In other words, musicians feel instinctively that disrupting the pathway into euphoria and trance is just plain wrong. And you can’t achieve it in just three minutes. Maybe it’s time the record industry started to take advantage of this simple fact.
While I don't disagree with you, being a fan of not only Coltrane, but of The Grateful Dead and of Breton dance music like Blowzabella, where songs often segue into each other, I feel that there is also a purpose for the 3 minute song.
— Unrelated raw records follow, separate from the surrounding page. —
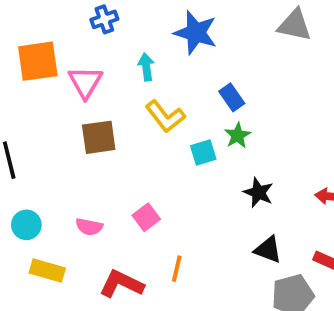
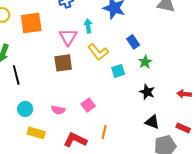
pink triangle: (85, 82) -> (68, 37), moved
green star: (238, 135) -> (145, 62), moved

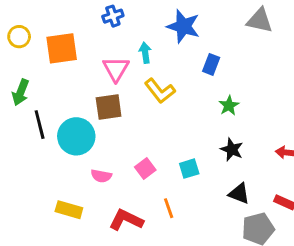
blue rectangle: (133, 42) -> (211, 64), moved, turned 56
cyan square: (118, 71) -> (189, 169), moved
cyan circle: (25, 109) -> (76, 136), moved, size x1.6
orange line: (104, 132) -> (169, 208), turned -32

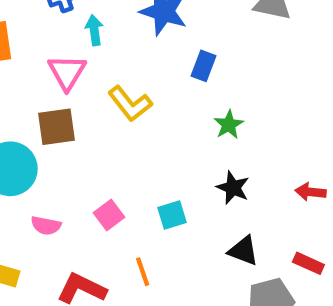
cyan arrow: (145, 53) -> (94, 30), moved

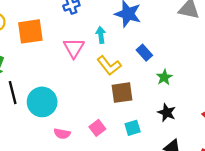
cyan arrow: (94, 30) -> (101, 35), moved
blue rectangle: (203, 66) -> (144, 53), moved, turned -63
brown square: (56, 127) -> (122, 93), moved

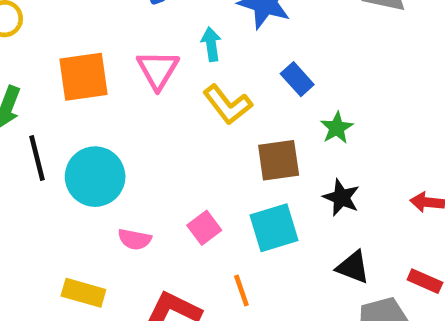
orange square: (30, 31) -> (83, 77), moved
brown square: (122, 93) -> (279, 160), moved
cyan square: (133, 128) -> (274, 228), size x1.5

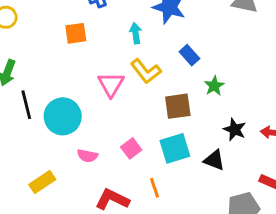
pink triangle: (158, 70) -> (111, 84), moved
orange square: (83, 77) -> (76, 33), moved, size x0.7
black star: (341, 198) -> (235, 129), moved
black triangle: (353, 267) -> (214, 160), moved
yellow rectangle: (83, 293) -> (42, 182), moved, turned -50

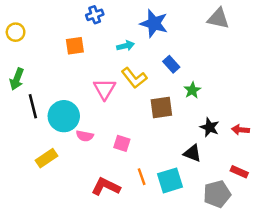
cyan arrow: (136, 33) -> (126, 46), turned 84
pink square: (131, 148) -> (122, 143), turned -35
cyan square: (175, 148) -> (170, 180), moved
pink semicircle: (87, 156) -> (85, 136), moved
yellow rectangle: (42, 182) -> (46, 158), moved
When I was living in Denmark, I wrote a longish piece for the NME that they titled "The Rot at the Roots of Rock and Roll". I posited that the format of the 3 minute single taught discipline, and that rock musicians in particular, without much training or experience, were often unable to sustain longer pieces. One of the best examples, IMO, was Pink Floyd's Atom Heart Mother, which I saw performed at The Fillmore East in 1970 with the band backed by a small choir. (I understand that they also had a string section when they toured Europe, but did not bring that to the US, probably due to cost.) The piece simply didn't have enough ideas to sustain the length. Nor were the band great improvisers. The best Pink Floyd is the short, early songs on Piper at the Gates of Dawn or Nick Mason's solo album Fictitious Sports. Nick was being pressured by Columbia for a solo album, realized that he didn't have enough ideas, and simply handed the keys over to the great Carla Bley and asked her to make an album for him. The result was the best PF solo album aside from Syd's 1st two.
Great format Ted.
As always the content is excellent.
Now I understand why I play Led Zeppelin's "Dazed and Confused" (and lots of their other tracks) on repeat in my car.